Cassie and Benny go out dancing that night to celebrate, and upon leaving the nightclub hear gunshots. The two police officers who harassed Benny earlier have shot and killed Jimmy because he was trying to break into a car. They claim he had a weapon: the crowbar that he was using to break into the car. Furious, Benny lunges toward one of the officers while the other hits him in the back of the head. They beat him to the ground while Cassie, pushed aside, cries for them to stop.
Severely injured in the beating, it is some weeks before Benny is able to return to the office. When he does, he learns that the publisher has “pulped” the issue. He has all copies destroyed, claiming that the issue did not meet their standards. But we know, as does Benny, that the reason the issue was pulped was Benny’s story. Benny Russell breaks down at this final assault on his humanity and is carted off in an ambulance.
A couple of things struck me about this episode’s depiction of racial discrimination: it was written in 1997, broadcast in 1998, and yet felt like it was today. Seven years had passed since Rodney King was beaten to the ground by a bunch of racists in uniform when this episode aired. That beating was captured on video by a nearby resident and shocked white America.

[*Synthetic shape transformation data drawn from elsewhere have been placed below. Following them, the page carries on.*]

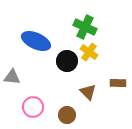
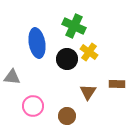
green cross: moved 11 px left, 1 px up
blue ellipse: moved 1 px right, 2 px down; rotated 56 degrees clockwise
black circle: moved 2 px up
brown rectangle: moved 1 px left, 1 px down
brown triangle: rotated 18 degrees clockwise
pink circle: moved 1 px up
brown circle: moved 1 px down
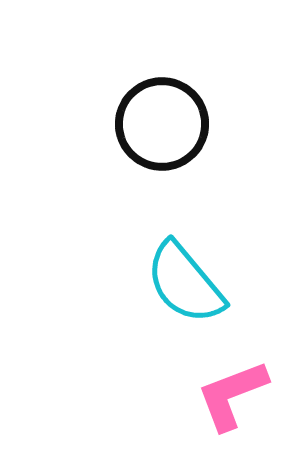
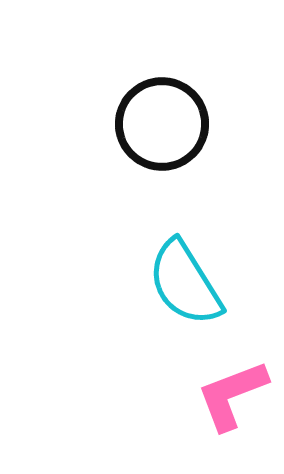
cyan semicircle: rotated 8 degrees clockwise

But this was in an era before smart phones ,and while beatings of that type may have remained common in black America, white America thought we had grown past that behavior. Perhaps that is why it was suggested that Benny Russell wait 50 years to publish a story about a Negro captain. Because we thought that by 1998 we had made progress, that we had weeded out the bad cops after the Rodney King beating. And that we had taken steps since 1953 to ensure equal treatment of all Americans.
Today, it is almost impossible to view social media without seeing a video of yet another beating, shooting, or murder of a black man or woman by uniformed officers of the law. The pictures that shocked a nation in 1991 have become commonplace today. My fear is that we have become inured to such videos. In an era where the chief executive feels that there are good people amongst American Nazis, that African nations are “shitholes,” and that infants belong in cages, it is hard to retain the fresh shock and outrage. The media has normalized Donald Trump and is freely ignoring the damage that that has done to our society.
But this episode brings back all of that outrage, anger, fear, and grief because the racism is juxtaposed against a society that is so inclusive that diversity is a huge and welcome part of it. The writers manage to avoid the outright preachiness that seemed to permeate many of the earlier Star Trek series (and yes, I am looking at The Original Series), while still demonstrating the insidious nature of racism. It is not just the cops who beat Russell that are racists. There is racism in the attitude of the editor who is “not a crusader,” but simply a man trying to hold onto a job. That attitude allows the actions of the police and of the publisher to occur without reprisal. He, and so many other Americans were and are collaborators, enablers. We make it possible.
The calm acceptance that a woman could not appear in the photo of the science fiction writers or publish her work under her own name reminds us that that era was rife with sexism as well as racism. McCarthyism, the real McCarthyism, was at its peak then and posed a real threat to writers, as depicted in an exchange during the episode between a writer and the editor. And this is what the MAGA devotees want: They want a society that excludes from power all but straight white males.
I know this. I just did not expect it to be revealed so clearly in an episode of a television series written in 1997, that takes place 400 years in the future as well as 65 years in the past, and that isn’t even on the air any longer.